- _What needs to be done_: Scan the records below for the line with "during the journey." and the line with "add to your". Repeat those two lines and every line between them exactly, and nothing else.

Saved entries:
================================
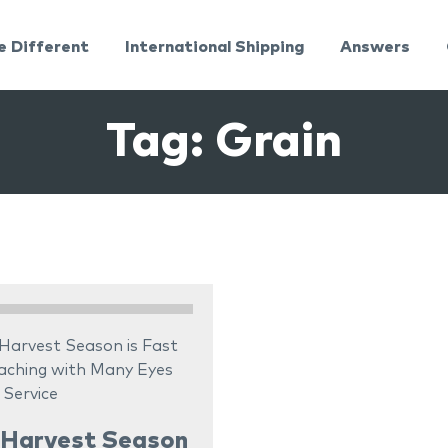
e Different
International Shipping
Answers
Tag:
Grain
 Harvest Season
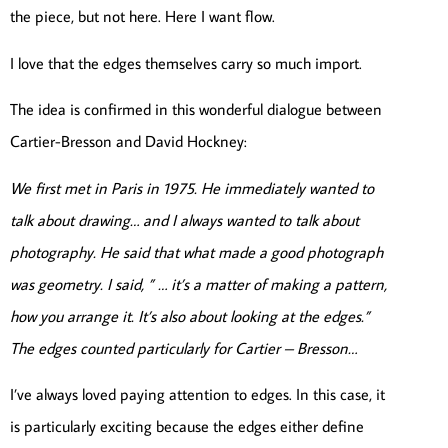
the piece, but not here. Here I want flow.
I love that the edges themselves carry so much import.
The idea is confirmed in this wonderful dialogue between
Cartier-Bresson and David Hockney:
We first met in Paris in 1975. He immediately wanted to
talk about drawing… and I always wanted to talk about
photography. He said that what made a good photograph
was geometry. I said, ” … it’s a matter of making a pattern,
how you arrange it. It’s also about looking at the edges.”
The edges counted particularly for Cartier – Bresson…
I’ve always loved paying attention to edges. In this case, it
is particularly exciting because the edges either define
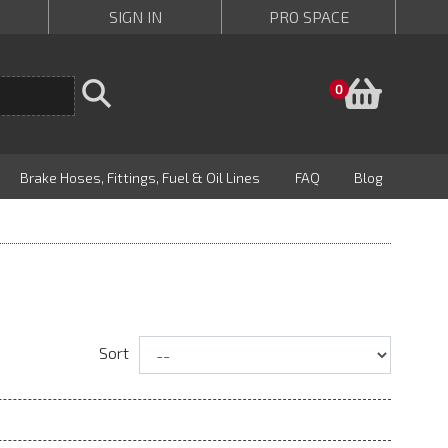
SIGN IN
PRO SPACE
Baske
0
Brake Hoses, Fittings, Fuel & Oil Lines
FAQ
Blog
Sort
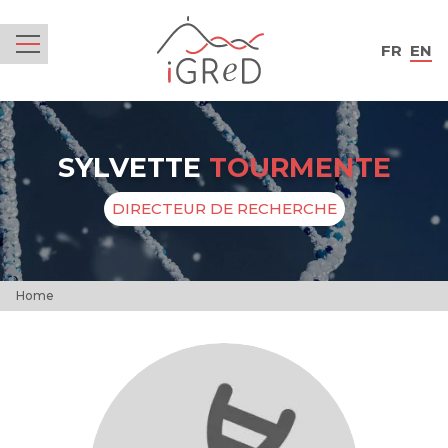
iGReD
FR
EN
Menu
SYLVETTE
TOURMENTE
DIRECTEUR DE RECHERCHE
Home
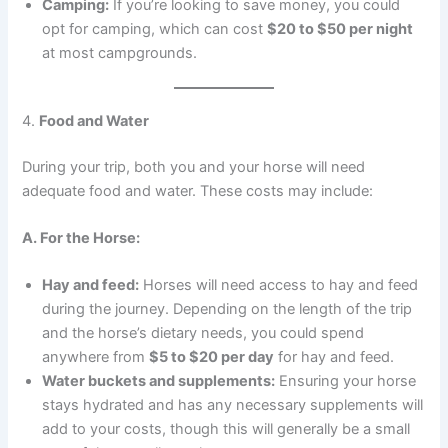
Camping:
If you’re looking to save money, you could
opt for camping, which can cost
$20 to $50 per night
at most campgrounds.
4.
Food and Water
During your trip, both you and your horse will need
adequate food and water. These costs may include:
A. For the Horse:
Hay and feed:
Horses will need access to hay and feed
during the journey. Depending on the length of the trip
and the horse’s dietary needs, you could spend
anywhere from
$5 to $20 per day
for hay and feed.
Water buckets and supplements:
Ensuring your horse
stays hydrated and has any necessary supplements will
add to your costs, though this will generally be a small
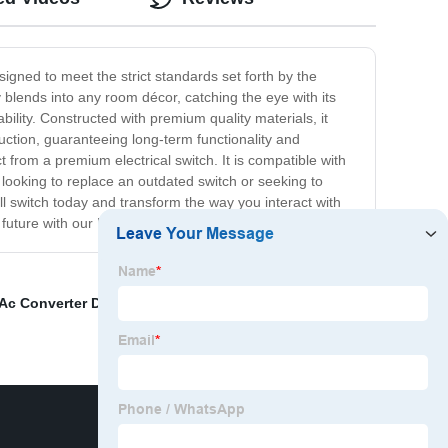
esigned to meet the strict standards set forth by the
blends into any room décor, catching the eye with its
bility. Constructed with premium quality materials, it
duction, guaranteeing long-term functionality and
 from a premium electrical switch. It is compatible with
e looking to replace an outdated switch or seeking to
ll switch today and transform the way you interact with
 future with our EU standard wall switch!
Ac Converter Device
,
C&amp;J Miniature Circuit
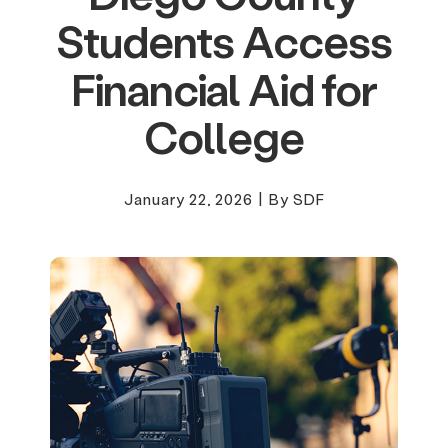
Students Access
Financial Aid for
College
January 22, 2026
|
By SDF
================================
- _Written response_:
during the journey. Depending on the length of the trip
and the horse’s dietary needs, you could spend
anywhere from
$5 to $20 per day
for hay and feed.
Water buckets and supplements:
Ensuring your horse
stays hydrated and has any necessary supplements will
add to your costs, though this will generally be a small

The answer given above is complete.